What do you think of the "grads" coming out of the Harvard Extension postbac? Do you look upon them favorably being that they completed a rigorous postbac as compared to say a lesser known postbac that is not known for being as challenging?

I don't see many. Those I do see have often taken just a course or two for enrichment while working in a Harvard-affiliated lab.
 
http://www.thecrimson.com/article/2005/2/28/duff-at-harvard-hilary-duff-is/
Also shows how the rest of Harvard hates Harvard Extension.

That article is from 2005.

And I would be annoyed too if people went to MyUndergrad-extension school and went around saying they went to MyUndergrad College. There's a big difference between getting into a very selective undergrad college (go through application process, write essays, SAT, interviews, etc.) and taking classes (fill out name, DOB, pay money) there.

That's not to say that people who do well at HES (and Harvard) aren't smart and talented, just that those in HES do not "go to Harvard College."

Also, I've taken several science classes through HES and haven't found them to be "GPA killers."
 
You are 100% correct. If anyone does well at Harvard Extension, then they are among the very top candidates that year. There is no doubt about that.

The problem is students get C's for the most part, when they could have gotten As at any other school. The second problem is, even if you get A's, Harvard Extension professors are under instructions to not write glowing recommendation letters. Many Extension professors misunderstand this directive and write poor letters even for straight-A students. Despite the superlative quality education that Extension provides, Harvard Extension is a dream killer for most students when it comes to not only MD admissions but also MBA, JD, grad school or PhD admissions in other disciplines. No one wants students with C's on their transcript, even if it is from Harvard (Extension).

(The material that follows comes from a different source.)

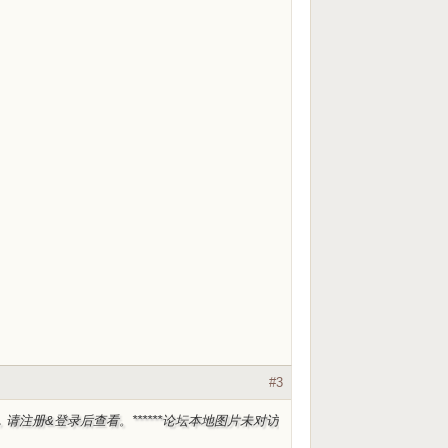
#3
，请注册&登录后查看。***
***论坛本地图片未对访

There are no prereqs for JD or MBA. There are no accepted mechanisms for people to rehabilitate an undergraduate GPA to get into these paths -- ie postbacs aren't widely used for these as they are for premed. There is no AAMC to combine undergrad and postbac GPAs. So it's a Silly comparison. If you graduated college with above a C average, you could get into a law program somewhere. Most MBAS put more stock in work experience than postgraduate grades. If you need to rehabilitate, this is simply a Poor path to choose, as would be any post bac program. So I don't buy your premise. Nobody is going to HES or any other postbac to get into law school or business school. It's such a low yield move to start with that you'd be hard pressed to say it hurt anyone's chances.
 
There are no prereqs for JD or MBA. There are no accepted mechanisms for people to rehabilitate an undergraduate GPA to get into these paths -- ie postbacs aren't widely used for these as they are for premed. There is no AAMC to combine undergrad and postbac GPAs. So it's a Silly comparison. If you graduated college with above a C average, you could get into a law program somewhere. Most MBAS put more stock in work experience than postgraduate grades. If you need to rehabilitate, this is simply a Poor path to choose, as would be any post bac program. So I don't buy your premise. Nobody is going to HES or any other postbac to get into law school or business school. It's such a low yield move to start with that you'd be hard pressed to say it hurt anyone's chances.

Wow I always assumed it was similar to med competitiveness
 
So OP is not enrolled at HES but is writing a long diatribe that he calls a fair review? Wtf?
 
:hijacked:There were 44,000 new grads produced out of law schools last year according to a story in today's Wall Street Journal. (That's almost equal to the number of medical school applicants.) Alas there are only 23,000 jobs for new law school grads who have passed the bar. Many of the rest are in low paying jobs that make it tough to pay off their school loans.